The FBI has made public portions of the case file, known as 62-HQ-83894, in the past, the Pentagon said, but the new release includes fewer redactions and “several newly declassified pages.”
The archived materials detail “unresolved cases, meaning the government is unable to make a definitive determination on the nature of the observed phenomena.” The Pentagon welcomed analysis from the private sector.
Out of the 162 files released Friday, 108 contain redactions. The Pentagon said information was withheld to “protect the identity of eyewitnesses, the location of government facilities, or potentially sensitive information about military sites not related to UAP.”
“No redactions have been made to any files released under President Trump’s directive concerning information about the nature or existence of any encounter reported as a UAP or related phenomena,” the statement said.
More releases coming
The Pentagon’s UFO site says new documents will be released on a rolling basis “as they are discovered and declassified, with tranches posted every few weeks.”

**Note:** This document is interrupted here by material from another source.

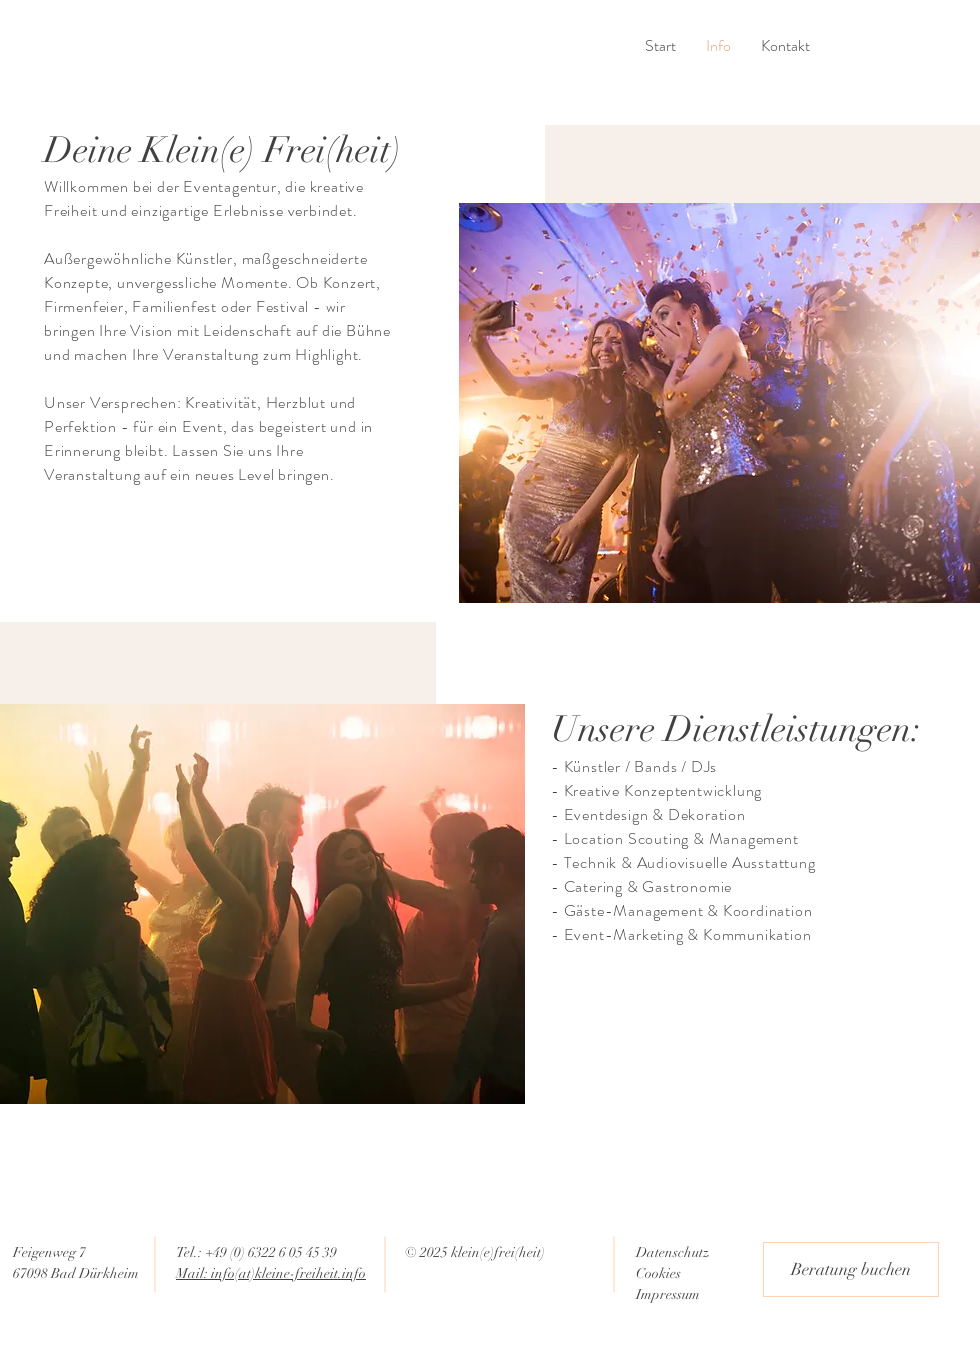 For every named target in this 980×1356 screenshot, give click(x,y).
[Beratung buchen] (851, 1269)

In February, Mr. Trump, in a post on Truth Social, directed the Pentagon and other agency heads to release files on UFOs and any “alien and extraterrestrial life.”

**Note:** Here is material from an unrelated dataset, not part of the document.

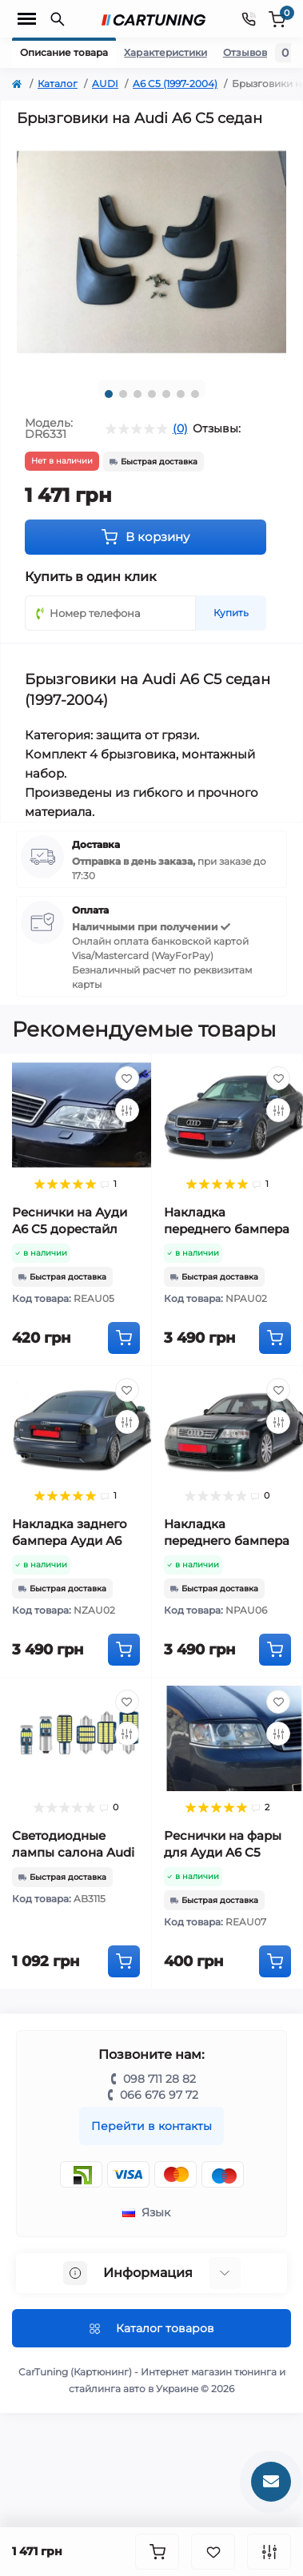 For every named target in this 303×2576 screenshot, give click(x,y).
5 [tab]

He asked them “to begin the process of identifying and releasing” any relevant files and called for the release of “any and all other information connected to these highly complex, but extremely interesting and important, matters.”
The Pentagon has tracked reports of what it calls unidentified aerial phenomena, or UAPs, for decades. But the military said in a 2024 report there’s no evidence that any government investigation into UAPs has confirmed the existence of extraterrestrial life.
Mr. Trump has said he’s not sure whether or not aliens exist.
The Pentagon started releasing images several years ago after it established a website for its All-domain Anomaly Resolution Office, which was tasked with analyzing reports of unidentified anomalous phenomena. The AARO website was established in 2023.